A leading terror expert has warned lax security at Indonesian airports presents a significant risk that Islamic State could bomb planes, with Australians possibly targeted.
Professor Clive Williams, from the Australian National University’s Centre for Military and Security Law, says support for IS in the world’s most populous Muslim nation also heightens the risk.
The warning follows Russian security forces saying on Wednesday they are certain a bomb brought down an Airbus jet on October 31 after it left Sharm al-Sheikh in Egypt, killing all 224 people aboard.
Egyptian security officials have confirmed CCTV footage showed a baggage handler carrying a suitcase from an airport building to another man loading luggage from the runway onto the doomed airliner.
Prof Williams, also a member of the International Association of Bomb Technicians and Investigators, told AAP it would not be too difficult for an unsophisticated explosive device to be planted on a plane leaving Indonesia.

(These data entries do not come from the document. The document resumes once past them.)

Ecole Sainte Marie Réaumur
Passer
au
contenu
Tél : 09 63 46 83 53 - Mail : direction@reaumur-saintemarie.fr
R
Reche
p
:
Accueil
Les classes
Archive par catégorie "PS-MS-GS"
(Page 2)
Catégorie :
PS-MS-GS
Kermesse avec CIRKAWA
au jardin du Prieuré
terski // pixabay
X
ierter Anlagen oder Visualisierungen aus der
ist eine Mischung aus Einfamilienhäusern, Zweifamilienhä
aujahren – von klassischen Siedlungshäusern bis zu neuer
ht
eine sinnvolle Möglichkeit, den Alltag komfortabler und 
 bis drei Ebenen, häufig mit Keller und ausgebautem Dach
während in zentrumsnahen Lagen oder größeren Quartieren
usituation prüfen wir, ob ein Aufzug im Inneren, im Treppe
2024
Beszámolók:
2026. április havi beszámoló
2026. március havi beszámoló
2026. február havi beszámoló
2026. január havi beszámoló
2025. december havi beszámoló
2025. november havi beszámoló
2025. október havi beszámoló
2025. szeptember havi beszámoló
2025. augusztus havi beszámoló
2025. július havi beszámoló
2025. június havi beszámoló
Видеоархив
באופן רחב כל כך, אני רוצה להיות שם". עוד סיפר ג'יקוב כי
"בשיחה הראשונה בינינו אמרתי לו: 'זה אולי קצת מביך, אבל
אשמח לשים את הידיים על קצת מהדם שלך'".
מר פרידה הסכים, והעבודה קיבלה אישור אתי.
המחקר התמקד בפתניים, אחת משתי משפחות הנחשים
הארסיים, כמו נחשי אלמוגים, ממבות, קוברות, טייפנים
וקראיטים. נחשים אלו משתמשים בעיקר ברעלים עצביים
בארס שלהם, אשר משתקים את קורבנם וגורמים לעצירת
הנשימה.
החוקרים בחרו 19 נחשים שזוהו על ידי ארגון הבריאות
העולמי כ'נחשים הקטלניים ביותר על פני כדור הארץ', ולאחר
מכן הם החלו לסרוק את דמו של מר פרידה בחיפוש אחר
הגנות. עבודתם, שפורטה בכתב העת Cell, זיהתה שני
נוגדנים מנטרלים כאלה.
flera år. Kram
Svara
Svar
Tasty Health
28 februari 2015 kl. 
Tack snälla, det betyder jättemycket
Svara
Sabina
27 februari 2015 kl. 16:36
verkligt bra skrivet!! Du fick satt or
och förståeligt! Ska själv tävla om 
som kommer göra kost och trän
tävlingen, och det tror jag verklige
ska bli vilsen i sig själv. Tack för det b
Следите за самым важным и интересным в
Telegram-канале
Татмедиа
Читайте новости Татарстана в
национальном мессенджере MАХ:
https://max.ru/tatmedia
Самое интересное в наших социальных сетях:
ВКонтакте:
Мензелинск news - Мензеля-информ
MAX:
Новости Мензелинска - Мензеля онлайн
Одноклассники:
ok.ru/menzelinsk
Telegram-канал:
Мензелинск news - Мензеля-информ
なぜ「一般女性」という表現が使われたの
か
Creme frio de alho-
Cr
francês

“I think it’s more likely that being copy-catted than the kind of attack done in Paris,” he told AAP on Wednesday.
“It could be a baggage handler is paid money to put what he’s told is drugs on an aeroplane, not knowing it’s explosives.”
Asked about the threat, Indonesian ambassador to Australia Najib Riphat Kesoema said there were “some difficulties in doing the perfect way” but that Indonesia was trying its best to overcome security issues.
“Even today there will be a co-ordinating meeting in Jakarta just to enforce all the borders of Indonesia, including all of our airports, our ports and other places,” Mr Kesoema said on Wednesday at a counter-terrorism summit in Sydney.
Prof Williams added that Australians are a target for Islamic State because of Australia’s involvement in military action targeting the terror group in Syria and Iraq.
“There is an Islamic State affiliate in Indonesia, which is JAT, and it’s possible they could get a baggage handler in Indonesia to do the same sort of thing (as in Egypt).”
Indonesia’s Co-ordinating Minister for Political, Legal and Security, Luhut Panjaitan, said in Sydney on Tuesday that 800 Indonesians had travelled to the Middle East to join Islamic State.
More than 100 had already returned to Indonesia, where in 2002 more than 200 people, including 88 Australians, were killed in attacks in Bali.